[Material shown Boundary: Start]

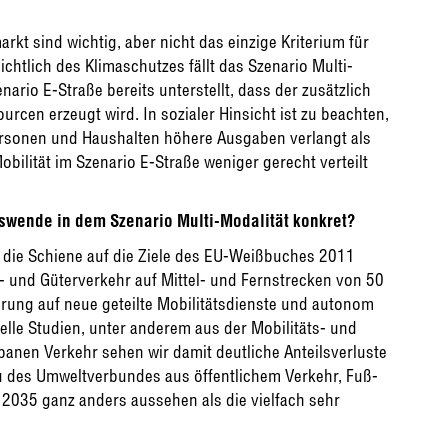
rkt sind wichtig, aber nicht das einzige Kriterium für
ichtlich des Klimaschutzes fällt das Szenario Multi-
ario E-Straße bereits unterstellt, dass der zusätzlich
rcen erzeugt wird. In sozialer Hinsicht ist zu beachten,
ersonen und Haushalten höhere Ausgaben verlangt als
obilität im Szenario E-Straße weniger gerecht verteilt
rswende in dem Szenario Multi-Modalität konkret?
f die Schiene auf die Ziele des EU-Weißbuches 2011
n- und Güterverkehr auf Mittel- und Fernstrecken von 50
erung auf neue geteilte Mobilitätsdienste und autonom
lle Studien, unter anderem aus der Mobilitäts- und
banen Verkehr sehen wir damit deutliche Anteilsverluste
 des Umweltverbundes aus öffentlichem Verkehr, Fuß-
2035 ganz anders aussehen als die vielfach sehr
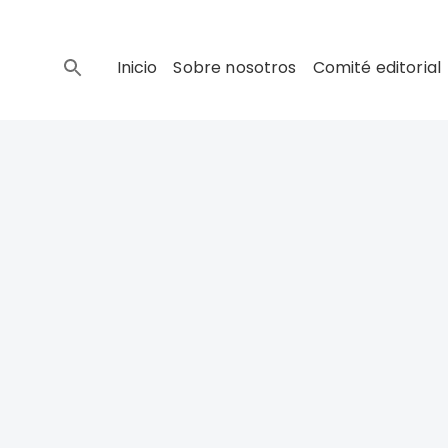
Inicio
Sobre nosotros
Comité editorial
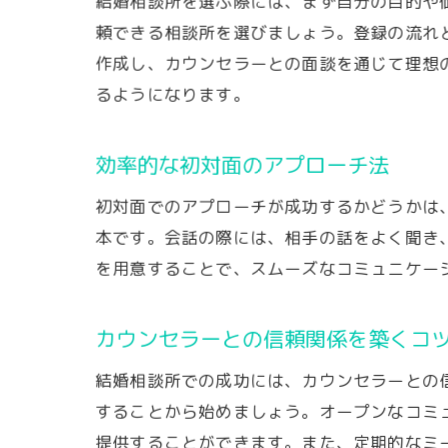
結婚相談所を選ぶ際には、まず自分の目的や
頼できる相談所を選びましょう。登録の流れ
作成し、カウンセラーとの面談を通じて理想
るようになります。
効率的な初対面のアプローチ法
初対面でのアプローチが成功するかどうかは
本です。会話の際には、相手の話をよく聞き
を用意することで、スムーズなコミュニケー
カウンセラーとの信頼関係を築くコ
結婚相談所での成功には、カウンセラーとの
することから始めましょう。オープンなコミ
提供することができます。また、定期的なミ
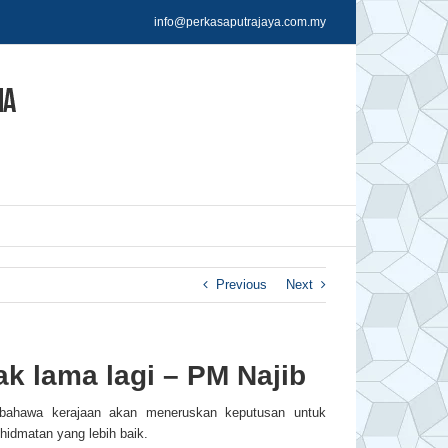
info@perkasaputrajaya.com.my
Previous
Next
k lama lagi – PM Najib
bahawa kerajaan akan meneruskan keputusan untuk
hidmatan yang lebih baik.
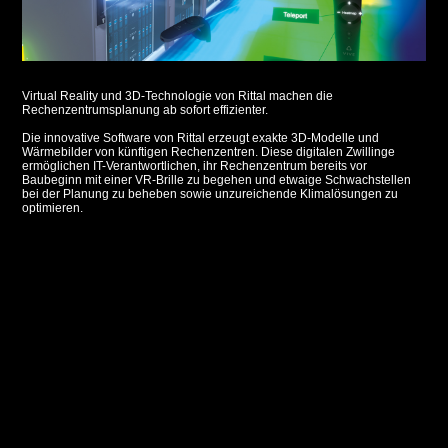
Virtual Reality und 3D-Technologie von Rittal machen die
Rechenzentrumsplanung ab sofort effizienter.
Die innovative Software von Rittal erzeugt exakte 3D-Modelle und
Wärmebilder von künftigen Rechenzentren. Diese digitalen Zwillinge
ermöglichen IT-Verantwortlichen, ihr Rechenzentrum bereits vor
Baubeginn mit einer VR-Brille zu begehen und etwaige Schwachstellen
bei der Planung zu beheben sowie unzureichende Klimalösungen zu
optimieren.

[Material shown Boundary: End]

### The problem
Pictures aside, reproduce exactly the lines from the one containing "結婚相談所を選ぶ際には、まず自分の目的や" to the end of the listing above, both ends included.

### Output
結婚相談所を選ぶ際には、まず自分の目的や
頼できる相談所を選びましょう。登録の流れ
作成し、カウンセラーとの面談を通じて理想
るようになります。
効率的な初対面のアプローチ法
初対面でのアプローチが成功するかどうかは
本です。会話の際には、相手の話をよく聞き
を用意することで、スムーズなコミュニケー
カウンセラーとの信頼関係を築くコ
結婚相談所での成功には、カウンセラーとの
することから始めましょう。オープンなコミ
提供することができます。また、定期的なミ
info@perkasaputrajaya.com.my
Previous
Next
k lama lagi – PM Najib
bahawa kerajaan akan meneruskan keputusan untuk
hidmatan yang lebih baik.
Virtual Reality und 3D-Technologie von Rittal machen die
Rechenzentrumsplanung ab sofort effizienter.
Die innovative Software von Rittal erzeugt exakte 3D-Modelle und
Wärmebilder von künftigen Rechenzentren. Diese digitalen Zwillinge
ermöglichen IT-Verantwortlichen, ihr Rechenzentrum bereits vor
Baubeginn mit einer VR-Brille zu begehen und etwaige Schwachstellen
bei der Planung zu beheben sowie unzureichende Klimalösungen zu
optimieren.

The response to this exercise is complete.